- [What is needed] Could you restate the entries below word for word and leave the images out?

- [Stored data entries]
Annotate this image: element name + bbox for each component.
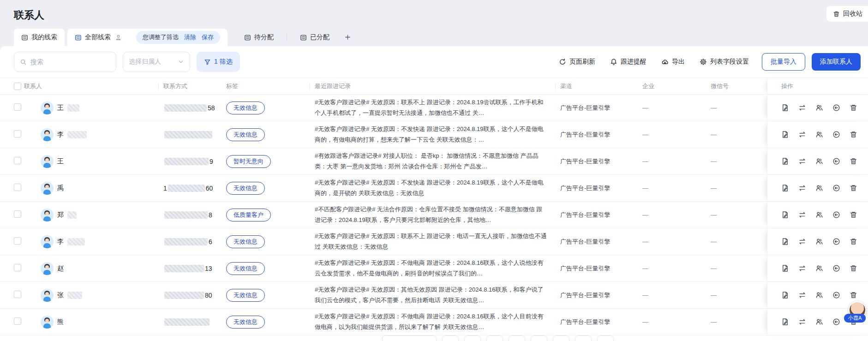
page-size-select[interactable] [382, 335, 437, 341]
row-checkbox[interactable] [14, 130, 21, 138]
transfer-icon[interactable] [798, 131, 806, 138]
search-input[interactable] [30, 58, 110, 66]
add-contact-button[interactable]: 添加联系人 [812, 53, 861, 71]
tag-pill: 无效信息 [226, 289, 265, 302]
row-checkbox[interactable] [14, 237, 21, 245]
contact-cell[interactable]: 张 [24, 289, 163, 302]
write-record-icon[interactable] [781, 104, 789, 112]
export-button[interactable]: 导出 [661, 58, 685, 66]
tab-assigned[interactable]: 已分配 [293, 29, 337, 46]
return-icon[interactable] [832, 211, 840, 219]
assign-people-icon[interactable] [815, 238, 823, 245]
return-icon[interactable] [832, 157, 840, 165]
refresh-button[interactable]: 页面刷新 [559, 58, 595, 66]
page-button[interactable] [531, 335, 547, 341]
delete-icon[interactable] [850, 184, 857, 192]
row-checkbox[interactable] [14, 264, 21, 271]
transfer-icon[interactable] [798, 264, 806, 272]
delete-icon[interactable] [850, 157, 857, 165]
contact-cell[interactable]: 王 [24, 102, 163, 114]
return-icon[interactable] [832, 131, 840, 138]
transfer-icon[interactable] [798, 291, 806, 299]
row-checkbox[interactable] [14, 157, 21, 164]
contact-cell[interactable]: 王 [24, 155, 163, 168]
filter-count-chip[interactable]: 1 筛选 [197, 52, 240, 72]
delete-icon[interactable] [850, 291, 857, 299]
contact-cell[interactable]: 熊 [24, 316, 163, 329]
chevron-down-icon [178, 59, 184, 65]
follow-up-reminder-button[interactable]: 跟进提醒 [610, 58, 647, 66]
batch-import-button[interactable]: 批量导入 [762, 53, 805, 71]
contact-cell[interactable]: 郑 [24, 209, 163, 221]
assign-people-icon[interactable] [815, 264, 823, 272]
write-record-icon[interactable] [781, 264, 789, 272]
row-actions [767, 175, 868, 201]
recycle-bin-button[interactable]: 回收站 [826, 6, 868, 22]
transfer-icon[interactable] [798, 184, 806, 192]
add-tab-button[interactable] [344, 34, 351, 42]
return-icon[interactable] [832, 238, 840, 245]
transfer-icon[interactable] [798, 238, 806, 245]
filter-clear-link[interactable]: 清除 [184, 33, 196, 42]
list-fields-settings-button[interactable]: 列表字段设置 [700, 58, 749, 66]
assign-people-icon[interactable] [815, 184, 823, 192]
delete-icon[interactable] [850, 131, 857, 138]
drag-dots-icon[interactable] [126, 34, 132, 41]
select-all-checkbox[interactable] [14, 83, 21, 90]
delete-icon[interactable] [850, 264, 857, 272]
tag-pill: 无效信息 [226, 128, 265, 141]
contact-cell[interactable]: 赵 [24, 262, 163, 275]
write-record-icon[interactable] [781, 318, 789, 326]
page-button[interactable] [509, 335, 525, 341]
search-box[interactable] [14, 52, 116, 72]
assistant-widget[interactable]: 小霞A [847, 301, 867, 319]
return-icon[interactable] [832, 104, 840, 112]
assign-people-icon[interactable] [815, 291, 823, 299]
tab-all-leads[interactable]: 全部线索 您调整了筛选 清除 保存 [67, 29, 227, 46]
filter-save-link[interactable]: 保存 [202, 33, 214, 42]
transfer-icon[interactable] [798, 157, 806, 165]
page-button[interactable] [575, 335, 592, 341]
transfer-icon[interactable] [798, 104, 806, 112]
tab-my-leads[interactable]: 我的线索 [14, 29, 65, 46]
delete-icon[interactable] [850, 104, 857, 112]
row-checkbox[interactable] [14, 317, 21, 325]
owner-person-icon[interactable] [115, 34, 122, 41]
row-checkbox[interactable] [14, 184, 21, 191]
transfer-icon[interactable] [798, 211, 806, 219]
transfer-icon[interactable] [798, 318, 806, 326]
delete-icon[interactable] [850, 211, 857, 219]
table-row: 李 6 无效信息 #无效客户跟进记录# 无效原因：联系不上 跟进记录：电话一直无… [0, 228, 868, 255]
contact-cell[interactable]: 禹 [24, 182, 163, 195]
assign-people-icon[interactable] [815, 318, 823, 326]
tag-pill: 低质量客户 [226, 209, 271, 221]
owner-select[interactable]: 选择归属人 [123, 52, 190, 72]
delete-icon[interactable] [850, 238, 857, 245]
return-icon[interactable] [832, 318, 840, 326]
write-record-icon[interactable] [781, 211, 789, 219]
page-button[interactable] [597, 335, 614, 341]
row-checkbox[interactable] [14, 291, 21, 298]
row-checkbox[interactable] [14, 210, 21, 218]
page-button[interactable] [553, 335, 569, 341]
contact-cell[interactable]: 李 [24, 235, 163, 248]
contact-cell[interactable]: 李 [24, 128, 163, 141]
page-button[interactable] [442, 335, 459, 341]
return-icon[interactable] [832, 291, 840, 299]
tab-pending[interactable]: 待分配 [237, 29, 281, 46]
assign-people-icon[interactable] [815, 131, 823, 138]
write-record-icon[interactable] [781, 131, 789, 138]
return-icon[interactable] [832, 264, 840, 272]
write-record-icon[interactable] [781, 157, 789, 165]
row-checkbox[interactable] [14, 103, 21, 111]
return-icon[interactable] [832, 184, 840, 192]
write-record-icon[interactable] [781, 184, 789, 192]
assign-people-icon[interactable] [815, 211, 823, 219]
write-record-icon[interactable] [781, 238, 789, 245]
page-button[interactable] [486, 335, 503, 341]
assign-people-icon[interactable] [815, 157, 823, 165]
assign-people-icon[interactable] [815, 104, 823, 112]
contact-name: 赵 [57, 264, 64, 273]
page-button[interactable] [464, 335, 481, 341]
write-record-icon[interactable] [781, 291, 789, 299]
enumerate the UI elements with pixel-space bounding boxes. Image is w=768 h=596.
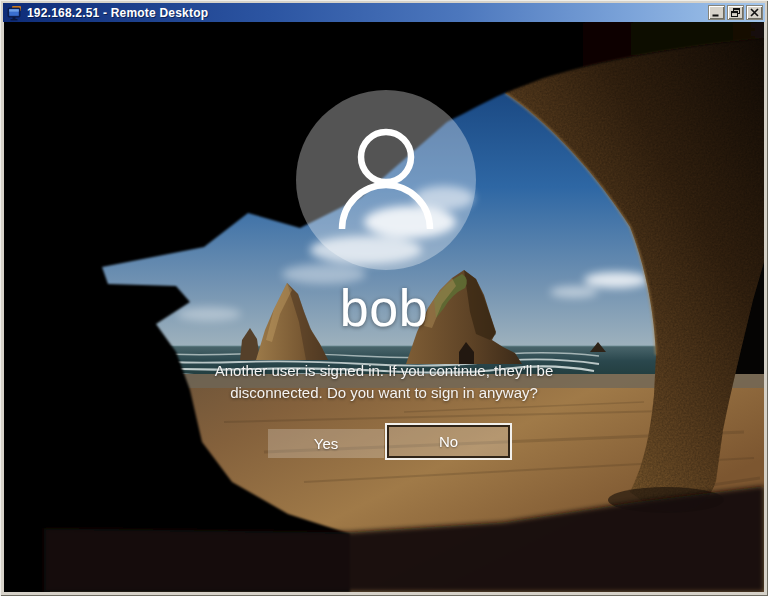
remote-session-screen: bob Another user is signed in. If you co…	[4, 22, 764, 592]
signin-message-line1: Another user is signed in. If you contin…	[4, 360, 764, 382]
close-button[interactable]	[746, 5, 763, 20]
minimize-icon	[712, 8, 721, 17]
person-icon	[296, 90, 476, 270]
window-title: 192.168.2.51 - Remote Desktop	[27, 6, 708, 20]
close-icon	[750, 8, 759, 17]
remote-desktop-icon	[7, 5, 23, 21]
restore-icon	[731, 8, 740, 17]
username: bob	[4, 278, 764, 338]
signin-message: Another user is signed in. If you contin…	[4, 360, 764, 404]
titlebar[interactable]: 192.168.2.51 - Remote Desktop	[3, 3, 765, 22]
user-avatar	[296, 90, 476, 270]
remote-desktop-window: 192.168.2.51 - Remote Desktop	[0, 0, 768, 596]
yes-button[interactable]: Yes	[268, 429, 384, 458]
restore-button[interactable]	[727, 5, 744, 20]
signin-message-line2: disconnected. Do you want to sign in any…	[4, 382, 764, 404]
no-button[interactable]: No	[385, 423, 512, 460]
minimize-button[interactable]	[708, 5, 725, 20]
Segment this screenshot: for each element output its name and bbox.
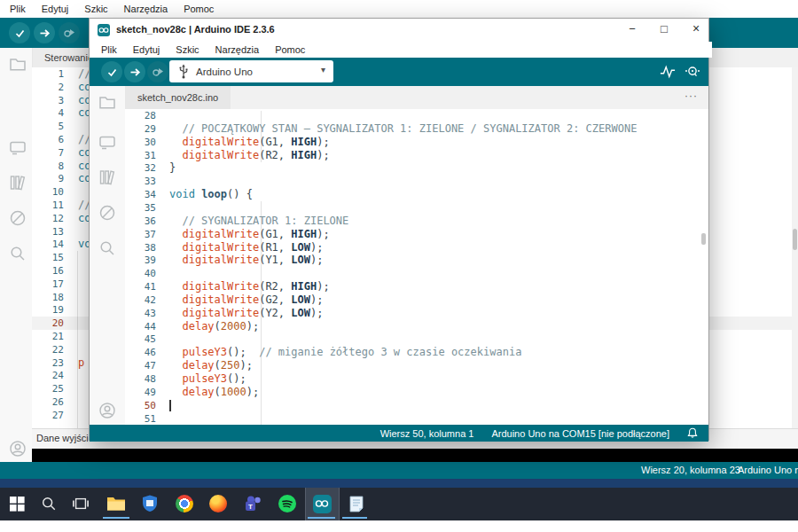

- [Exercise output]
Annotate this image: element name + bbox for each component.
page-size-select[interactable] [382, 335, 437, 341]
row-checkbox[interactable] [14, 130, 21, 138]
transfer-icon[interactable] [798, 131, 806, 138]
search-input[interactable] [30, 58, 110, 66]
add-contact-button[interactable]: 添加联系人 [812, 53, 861, 71]
tag-pill: 无效信息 [226, 289, 265, 302]
row-checkbox[interactable] [14, 237, 21, 245]
contact-cell[interactable]: 张 [24, 289, 163, 302]
write-record-icon[interactable] [781, 104, 789, 112]
export-button[interactable]: 导出 [661, 58, 685, 66]
tab-assigned[interactable]: 已分配 [293, 29, 337, 46]
return-icon[interactable] [832, 211, 840, 219]
assign-people-icon[interactable] [815, 238, 823, 245]
return-icon[interactable] [832, 157, 840, 165]
refresh-button[interactable]: 页面刷新 [559, 58, 595, 66]
page-button[interactable] [531, 335, 547, 341]
delete-icon[interactable] [850, 184, 857, 192]
row-checkbox[interactable] [14, 264, 21, 271]
transfer-icon[interactable] [798, 264, 806, 272]
delete-icon[interactable] [850, 157, 857, 165]
contact-cell[interactable]: 王 [24, 102, 163, 114]
return-icon[interactable] [832, 131, 840, 138]
transfer-icon[interactable] [798, 291, 806, 299]
row-checkbox[interactable] [14, 157, 21, 164]
contact-cell[interactable]: 王 [24, 155, 163, 168]
filter-count-chip[interactable]: 1 筛选 [197, 52, 240, 72]
delete-icon[interactable] [850, 291, 857, 299]
contact-cell[interactable]: 熊 [24, 316, 163, 329]
chevron-down-icon [178, 59, 184, 65]
follow-up-reminder-button[interactable]: 跟进提醒 [610, 58, 647, 66]
batch-import-button[interactable]: 批量导入 [762, 53, 805, 71]
contact-cell[interactable]: 郑 [24, 209, 163, 221]
assign-people-icon[interactable] [815, 264, 823, 272]
write-record-icon[interactable] [781, 264, 789, 272]
row-actions [767, 175, 868, 201]
recycle-bin-button[interactable]: 回收站 [826, 6, 868, 22]
transfer-icon[interactable] [798, 184, 806, 192]
add-tab-button[interactable] [344, 34, 351, 42]
return-icon[interactable] [832, 238, 840, 245]
transfer-icon[interactable] [798, 238, 806, 245]
filter-clear-link[interactable]: 清除 [184, 33, 196, 42]
list-fields-settings-button[interactable]: 列表字段设置 [700, 58, 749, 66]
assign-people-icon[interactable] [815, 184, 823, 192]
delete-icon[interactable] [850, 131, 857, 138]
drag-dots-icon[interactable] [126, 34, 132, 41]
select-all-checkbox[interactable] [14, 83, 21, 90]
delete-icon[interactable] [850, 264, 857, 272]
tag-pill: 无效信息 [226, 128, 265, 141]
contact-cell[interactable]: 赵 [24, 262, 163, 275]
write-record-icon[interactable] [781, 318, 789, 326]
page-button[interactable] [509, 335, 525, 341]
search-box[interactable] [14, 52, 116, 72]
assistant-widget[interactable]: 小霞A [847, 301, 867, 319]
return-icon[interactable] [832, 104, 840, 112]
assign-people-icon[interactable] [815, 291, 823, 299]
tab-all-leads[interactable]: 全部线索 您调整了筛选 清除 保存 [67, 29, 227, 46]
filter-save-link[interactable]: 保存 [202, 33, 214, 42]
transfer-icon[interactable] [798, 157, 806, 165]
page-button[interactable] [575, 335, 592, 341]
transfer-icon[interactable] [798, 104, 806, 112]
tab-my-leads[interactable]: 我的线索 [14, 29, 65, 46]
delete-icon[interactable] [850, 104, 857, 112]
row-checkbox[interactable] [14, 317, 21, 325]
owner-person-icon[interactable] [115, 34, 122, 41]
row-checkbox[interactable] [14, 184, 21, 191]
transfer-icon[interactable] [798, 211, 806, 219]
transfer-icon[interactable] [798, 318, 806, 326]
delete-icon[interactable] [850, 211, 857, 219]
table-row: 李 6 无效信息 #无效客户跟进记录# 无效原因：联系不上 跟进记录：电话一直无… [0, 228, 868, 255]
contact-cell[interactable]: 禹 [24, 182, 163, 195]
assign-people-icon[interactable] [815, 318, 823, 326]
tag-pill: 低质量客户 [226, 209, 271, 221]
owner-select[interactable]: 选择归属人 [123, 52, 190, 72]
delete-icon[interactable] [850, 238, 857, 245]
return-icon[interactable] [832, 318, 840, 326]
write-record-icon[interactable] [781, 211, 789, 219]
page-button[interactable] [597, 335, 614, 341]
row-checkbox[interactable] [14, 291, 21, 298]
row-checkbox[interactable] [14, 210, 21, 218]
page-button[interactable] [553, 335, 569, 341]
contact-cell[interactable]: 李 [24, 235, 163, 248]
contact-cell[interactable]: 李 [24, 128, 163, 141]
page-button[interactable] [442, 335, 459, 341]
return-icon[interactable] [832, 291, 840, 299]
tab-pending[interactable]: 待分配 [237, 29, 281, 46]
assign-people-icon[interactable] [815, 131, 823, 138]
write-record-icon[interactable] [781, 131, 789, 138]
return-icon[interactable] [832, 264, 840, 272]
write-record-icon[interactable] [781, 157, 789, 165]
row-checkbox[interactable] [14, 103, 21, 111]
return-icon[interactable] [832, 184, 840, 192]
write-record-icon[interactable] [781, 184, 789, 192]
assign-people-icon[interactable] [815, 211, 823, 219]
write-record-icon[interactable] [781, 238, 789, 245]
page-button[interactable] [486, 335, 503, 341]
assign-people-icon[interactable] [815, 157, 823, 165]
assign-people-icon[interactable] [815, 104, 823, 112]
contact-name: 赵 [57, 264, 64, 273]
page-button[interactable] [464, 335, 481, 341]
write-record-icon[interactable] [781, 291, 789, 299]
enumerate the UI elements with pixel-space bounding boxes. Image is w=768 h=596.
remote-session-screen: bob Another user is signed in. If you co…	[4, 22, 764, 592]
signin-message-line1: Another user is signed in. If you contin…	[4, 360, 764, 382]
close-button[interactable]	[746, 5, 763, 20]
minimize-icon	[712, 8, 721, 17]
person-icon	[296, 90, 476, 270]
window-title: 192.168.2.51 - Remote Desktop	[27, 6, 708, 20]
close-icon	[750, 8, 759, 17]
remote-desktop-icon	[7, 5, 23, 21]
restore-icon	[731, 8, 740, 17]
username: bob	[4, 278, 764, 338]
signin-message: Another user is signed in. If you contin…	[4, 360, 764, 404]
titlebar[interactable]: 192.168.2.51 - Remote Desktop	[3, 3, 765, 22]
user-avatar	[296, 90, 476, 270]
remote-desktop-window: 192.168.2.51 - Remote Desktop	[0, 0, 768, 596]
yes-button[interactable]: Yes	[268, 429, 384, 458]
restore-button[interactable]	[727, 5, 744, 20]
signin-message-line2: disconnected. Do you want to sign in any…	[4, 382, 764, 404]
no-button[interactable]: No	[385, 423, 512, 460]
minimize-button[interactable]	[708, 5, 725, 20]
Segment this screenshot: for each element output its name and bbox.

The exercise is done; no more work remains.